La muerte de un ciudadano estadounidense durante un operativo del Servicio de Inmigración y Control de Aduanas (ICE) en Mineápolis, ocurrida el sábado, provocó protestas en distintas ciudades de Estados Unidos y abrió una investigación federal en medio de versiones enfrentadas sobre lo sucedido.
La víctima fue identificada como Alex Pretti, un enfermero de cuidados intensivos de 37 años, quien murió tras recibir múltiples disparos durante un forcejeo con agentes federales en el marco de las redadas migratorias desplegadas en Minnesota.
Aunque el tiroteo ocurrió en Mineápolis, la reacción no se limitó a esa ciudad. Manifestaciones de rechazo se registraron en Nueva York, Chicago, Los Ángeles y San Francisco, donde cientos de personas exigieron justicia y cuestionaron el papel del ICE en operativos de control migratorio.
En Mineápolis, los manifestantes desafiaron el clima gélido para concentrarse cerca del lugar donde Pretti fue abatido. Durante la noche del sábado se realizó una vigilia en su memoria, mientras que en el día se produjeron choques entre manifestantes y agentes federales, que utilizaron gas lacrimógeno y granadas aturdidoras para dispersar a la multitud.

El incidente quedó parcialmente registrado en videos captados por testigos, los cuales muestran un forcejeo entre Pretti y agentes de la Patrulla Fronteriza en los instantes previos al tiroteo.
Según el Departamento de Seguridad Nacional (DHS), los agentes dispararon en defensa propia luego de que el hombre se resistiera a ser desarmado. La administración Trump describió a Pretti como un “terrorista doméstico” y sostuvo que se aproximó a los agentes con una pistola semiautomática.
Sin embargo, testigos presenciales, autoridades locales y familiares de la víctima han cuestionado esa versión.

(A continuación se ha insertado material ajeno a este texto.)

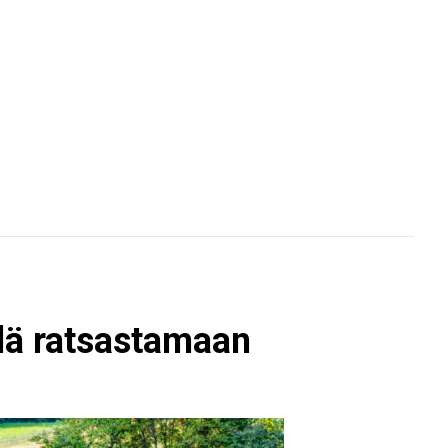
elä ratsastamaan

Videos analizados muestran a Pretti grabando con su teléfono celular, interponiéndose entre un agente y otra persona en el suelo, y siendo rociado con gas pimienta antes de ser derribado. Ninguna de las grabaciones disponibles lo muestra empuñando un arma.
Dos testigos refutaron formalmente el relato del DHS y aseguraron que no vieron a Pretti blandir una pistola.
Trump: “Estamos revisando todo”
El presidente Donald Trump afirmó que su administración está revisando el caso. En una entrevista publicada el domingo por ‘The Wall Street Journal’, señaló: “Estamos investigando, revisando todo y tomaremos una decisión”.

En la misma conversación, Trump manifestó su rechazo al uso de armas en protestas, pero también cuestionó que una persona asistiera armada a una manifestación. Indicó que podría considerar, eventualmente, el retiro de agentes del ICE del área de Mineápolis, sin fijar un plazo.
El mandatario también acusó a funcionarios estatales y locales de “incitar a la insurrección” al no proteger a los agentes federales durante el operativo.
Ruptura entre autoridades federales y locales
El gobernador de Minnesota, Tim Walz, rechazó de forma contundente la versión del gobierno federal y calificó lo ocurrido como “repugnante”. Afirmó haber revisado los videos desde distintos ángulos y acusó a las autoridades federales de mentir sobre el desarrollo del operativo.
Walz reiteró su llamado para que se ponga fin a las operaciones del ICE en el estado y pidió que se deje de “calumniar” a Pretti, señalando que su familia ya ha sufrido lo suficiente.

El alcalde de Mineápolis, Jacob Frey, también exigió la salida de los agentes federales y cuestionó el costo humano de la operación migratoria en curso.
Por su parte, el jefe de la policía local, Brian O’Hara, aseguró que agentes federales impidieron a las autoridades estatales acceder a la escena del tiroteo, pese a contar con una orden judicial, lo que ha dificultado las investigaciones.
Políticos y empresarios también rechazaron el hecho
La reacción al caso ha trascendido el ámbito local. Figuras del Partido Republicano expresaron preocupación por las tácticas federales. El senador Bill Cassidy calificó el tiroteo como “increíblemente perturbador” y advirtió que la credibilidad del ICE y del DHS está en juego.
Además, directivos de más de 60 empresas con sede en Minnesota firmaron una carta abierta solicitando una reducción inmediata de las tensiones y coordinación entre autoridades locales y federales.
La muerte de Pretti ocurre en un contexto de creciente confrontación por las redadas migratorias en Minnesota. Semanas antes, otro ciudadana estadounidense, Renee Good, murió durante una operación similar.

El despliegue federal fue ordenado por Trump el 6 de enero, con el envío de unos 2.000 agentes para ejecutar lo que la administración describió como la mayor ofensiva migratoria en la historia reciente. Minnesota alberga la comunidad somalí más numerosa del país, uno de los focos de las operaciones.